### Exercise aim
The records that appear below are to be restated word for word.

### Dataset records
+++++

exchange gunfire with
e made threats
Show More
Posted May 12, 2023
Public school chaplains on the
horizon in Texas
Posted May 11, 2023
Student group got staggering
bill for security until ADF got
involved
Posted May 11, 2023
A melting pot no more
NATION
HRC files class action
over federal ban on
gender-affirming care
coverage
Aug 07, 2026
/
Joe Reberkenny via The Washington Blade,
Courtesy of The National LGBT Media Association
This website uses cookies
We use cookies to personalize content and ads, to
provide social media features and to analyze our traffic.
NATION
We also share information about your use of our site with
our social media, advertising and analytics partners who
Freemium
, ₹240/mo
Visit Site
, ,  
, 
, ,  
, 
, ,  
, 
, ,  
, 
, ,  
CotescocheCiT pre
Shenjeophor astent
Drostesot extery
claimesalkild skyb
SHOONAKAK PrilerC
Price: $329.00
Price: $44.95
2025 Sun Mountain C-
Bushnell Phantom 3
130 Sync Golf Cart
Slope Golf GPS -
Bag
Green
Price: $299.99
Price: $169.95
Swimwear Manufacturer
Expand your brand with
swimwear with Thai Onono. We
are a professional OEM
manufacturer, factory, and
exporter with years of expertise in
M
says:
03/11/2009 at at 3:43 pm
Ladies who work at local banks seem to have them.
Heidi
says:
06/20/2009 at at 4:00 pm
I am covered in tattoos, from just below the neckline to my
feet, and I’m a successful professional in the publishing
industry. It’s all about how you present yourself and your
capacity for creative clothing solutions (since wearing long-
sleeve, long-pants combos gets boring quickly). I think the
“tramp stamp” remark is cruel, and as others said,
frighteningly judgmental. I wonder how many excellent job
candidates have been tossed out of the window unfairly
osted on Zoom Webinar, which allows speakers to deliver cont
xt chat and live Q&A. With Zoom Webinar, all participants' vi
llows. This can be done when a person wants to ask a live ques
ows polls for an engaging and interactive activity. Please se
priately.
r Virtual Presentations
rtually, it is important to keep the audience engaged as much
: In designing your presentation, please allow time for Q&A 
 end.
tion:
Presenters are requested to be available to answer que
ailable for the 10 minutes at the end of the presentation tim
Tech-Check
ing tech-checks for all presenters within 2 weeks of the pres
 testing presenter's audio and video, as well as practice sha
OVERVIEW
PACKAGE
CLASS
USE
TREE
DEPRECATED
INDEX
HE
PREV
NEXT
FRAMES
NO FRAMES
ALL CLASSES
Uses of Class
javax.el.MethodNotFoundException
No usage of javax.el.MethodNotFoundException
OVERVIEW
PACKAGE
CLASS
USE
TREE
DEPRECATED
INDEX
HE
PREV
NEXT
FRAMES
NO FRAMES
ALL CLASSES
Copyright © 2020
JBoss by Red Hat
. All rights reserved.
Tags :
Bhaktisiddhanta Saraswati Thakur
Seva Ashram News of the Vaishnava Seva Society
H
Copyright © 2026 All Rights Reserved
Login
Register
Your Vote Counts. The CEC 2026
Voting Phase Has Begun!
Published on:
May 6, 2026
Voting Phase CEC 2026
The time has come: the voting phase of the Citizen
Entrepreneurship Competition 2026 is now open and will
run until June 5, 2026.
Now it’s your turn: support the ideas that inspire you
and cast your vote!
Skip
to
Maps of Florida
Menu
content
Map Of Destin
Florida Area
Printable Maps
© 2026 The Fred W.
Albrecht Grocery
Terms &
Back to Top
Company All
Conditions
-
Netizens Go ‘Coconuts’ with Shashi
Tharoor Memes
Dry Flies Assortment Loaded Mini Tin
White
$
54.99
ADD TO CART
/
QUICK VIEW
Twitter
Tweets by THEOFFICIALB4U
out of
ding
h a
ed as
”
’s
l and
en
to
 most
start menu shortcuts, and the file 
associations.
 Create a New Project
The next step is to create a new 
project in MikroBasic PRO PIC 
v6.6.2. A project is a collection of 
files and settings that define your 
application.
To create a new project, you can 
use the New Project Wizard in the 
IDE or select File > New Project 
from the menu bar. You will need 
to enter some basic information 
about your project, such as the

+++++

### Answer space
exchange gunfire with
e made threats
Show More
Posted May 12, 2023
Public school chaplains on the
horizon in Texas
Posted May 11, 2023
Student group got staggering
bill for security until ADF got
involved
Posted May 11, 2023
A melting pot no more
NATION
HRC files class action
over federal ban on
gender-affirming care
coverage
Aug 07, 2026
/
Joe Reberkenny via The Washington Blade,
Courtesy of The National LGBT Media Association
This website uses cookies
We use cookies to personalize content and ads, to
provide social media features and to analyze our traffic.
NATION
We also share information about your use of our site with
our social media, advertising and analytics partners who
Freemium
, ₹240/mo
Visit Site
, ,  
, 
, ,  
, 
, ,  
, 
, ,  
, 
, ,  
CotescocheCiT pre
Shenjeophor astent
Drostesot extery
claimesalkild skyb
SHOONAKAK PrilerC
Price: $329.00
Price: $44.95
2025 Sun Mountain C-
Bushnell Phantom 3
130 Sync Golf Cart
Slope Golf GPS -
Bag
Green
Price: $299.99
Price: $169.95
Swimwear Manufacturer
Expand your brand with
swimwear with Thai Onono. We
are a professional OEM
manufacturer, factory, and
exporter with years of expertise in
M
says:
03/11/2009 at at 3:43 pm
Ladies who work at local banks seem to have them.
Heidi
says:
06/20/2009 at at 4:00 pm
I am covered in tattoos, from just below the neckline to my
feet, and I’m a successful professional in the publishing
industry. It’s all about how you present yourself and your
capacity for creative clothing solutions (since wearing long-
sleeve, long-pants combos gets boring quickly). I think the
“tramp stamp” remark is cruel, and as others said,
frighteningly judgmental. I wonder how many excellent job
candidates have been tossed out of the window unfairly
osted on Zoom Webinar, which allows speakers to deliver cont
xt chat and live Q&A. With Zoom Webinar, all participants' vi
llows. This can be done when a person wants to ask a live ques
ows polls for an engaging and interactive activity. Please se
priately.
r Virtual Presentations
rtually, it is important to keep the audience engaged as much
: In designing your presentation, please allow time for Q&A 
 end.
tion:
Presenters are requested to be available to answer que
ailable for the 10 minutes at the end of the presentation tim
Tech-Check
ing tech-checks for all presenters within 2 weeks of the pres
 testing presenter's audio and video, as well as practice sha
OVERVIEW
PACKAGE
CLASS
USE
TREE
DEPRECATED
INDEX
HE
PREV
NEXT
FRAMES
NO FRAMES
ALL CLASSES
Uses of Class
javax.el.MethodNotFoundException
No usage of javax.el.MethodNotFoundException
OVERVIEW
PACKAGE
CLASS
USE
TREE
DEPRECATED
INDEX
HE
PREV
NEXT
FRAMES
NO FRAMES
ALL CLASSES
Copyright © 2020
JBoss by Red Hat
. All rights reserved.
Tags :
Bhaktisiddhanta Saraswati Thakur
Seva Ashram News of the Vaishnava Seva Society
H
Copyright © 2026 All Rights Reserved
Login
Register
Your Vote Counts. The CEC 2026
Voting Phase Has Begun!
Published on:
May 6, 2026
Voting Phase CEC 2026
The time has come: the voting phase of the Citizen
Entrepreneurship Competition 2026 is now open and will
run until June 5, 2026.
Now it’s your turn: support the ideas that inspire you
and cast your vote!
Skip
to
Maps of Florida
Menu
content
Map Of Destin
Florida Area
Printable Maps
© 2026 The Fred W.
Albrecht Grocery
Terms &
Back to Top
Company All
Conditions
-
Netizens Go ‘Coconuts’ with Shashi
Tharoor Memes
Dry Flies Assortment Loaded Mini Tin
White
$
54.99
ADD TO CART
/
QUICK VIEW
Twitter
Tweets by THEOFFICIALB4U
out of
ding
h a
ed as
”
’s
l and
en
to
 most
start menu shortcuts, and the file 
associations.
 Create a New Project
The next step is to create a new 
project in MikroBasic PRO PIC 
v6.6.2. A project is a collection of 
files and settings that define your 
application.
To create a new project, you can 
use the New Project Wizard in the 
IDE or select File > New Project 
from the menu bar. You will need 
to enter some basic information 
about your project, such as the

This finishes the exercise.